What separates a good boxer from a truly great one? Skills? Yes, but not just physical skills. After a certain level, the difference in physical ability is lesser than you may think. Then a fighter encounters others just like them – men and women trained by elite coaches, with hundreds of rounds of the best sparring behind them. Add to that a team of video experts and nutritionists to keep them in shape and they should become nigh impossible to beat. Yet, some never make it to the top. Why is that?

I have read in places that boxing is 95 percent mental but that is extreme exaggeration. Put the world’s best psychologist in the ring and see how that turns out. The physical aspect of the sweet science will always be the most important. But, at fight night, standing across a fighter will be someone with the ability to hurt and embarrass him. Any kind of edge is welcome in such cases. In boxing, that mental edge can decide whether you win or lose.

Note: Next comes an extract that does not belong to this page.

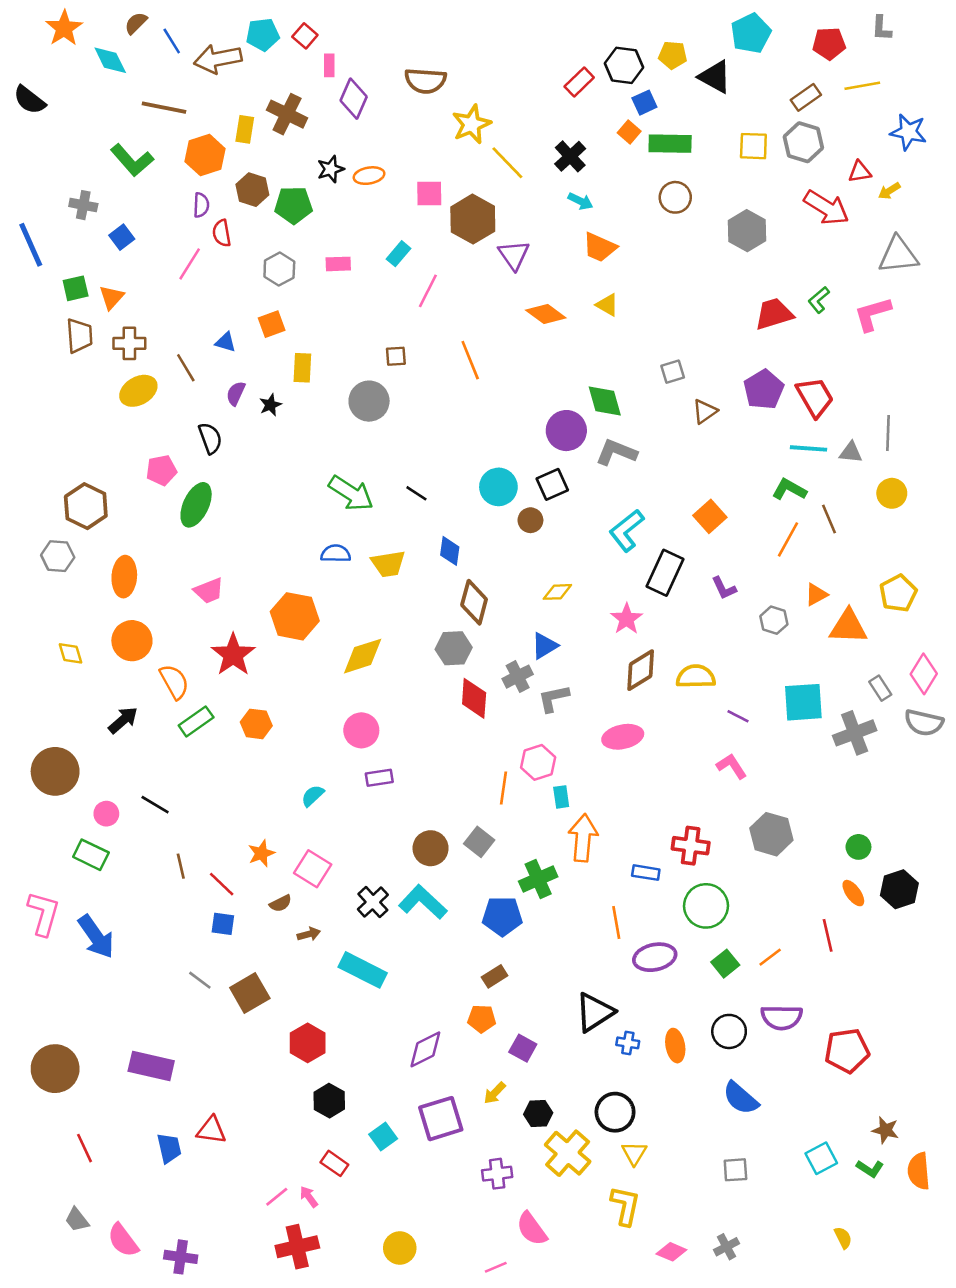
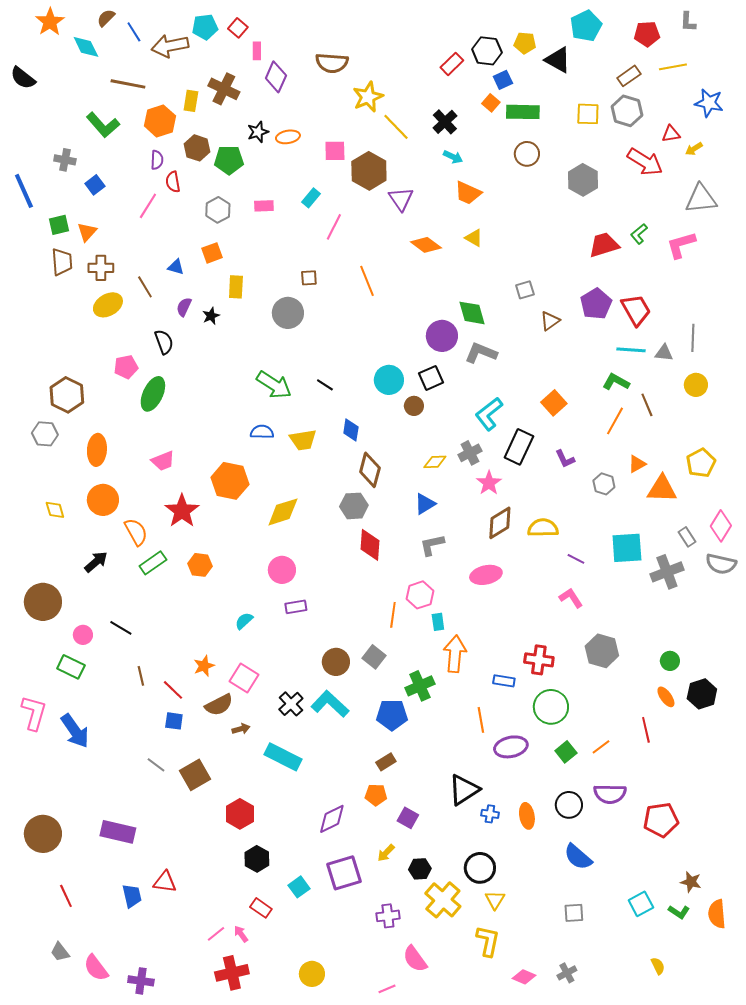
gray cross: (518, 677) -> (470, 453), moved
brown semicircle: (281, 903) -> (219, 705), size x1.6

There are countless examples of fighters using psychological warfare to successfully put an opponent off before a fight.  The most popular example is Muhammad Ali before the first fight against Sonny Liston in 1964. The young challenger’s antics were so over the top that Liston probably thought he was mad. As the fight drew closer, Ali became calmer and more collected, perhaps confusing the champion who had no idea what to make of his opponent. The challenger took six rounds to shake up the world.

Another successful act of gamesmanship took place 62 years before Ali became heavyweight champion of the world. In the same division, Jim Jeffries visited Bob Fitzsimmons in the locker room before their title fight and gave the champion a big bear hug. Jeffries was 38 lb heavier and the “hug” must have had an effect on the champion going by how the fight unfolded. The challenger floored Fitzsimmons in the second round, twice in the tenth round and finished off the job with a left hook in the eleventh.

Also, there’s Antonio Tarver’s classic “Do you have any excuses tonight” to Roy Jones Jr in their rematch, after the first fight was controversially awarded to the then pound-for-pound best boxer. Tarver kayoed Jones in two rounds handing the latter the first real defeat of his career. (Jones’s first loss was a DQ against Montell Griffin, a fight he was clearly winning on the cards.)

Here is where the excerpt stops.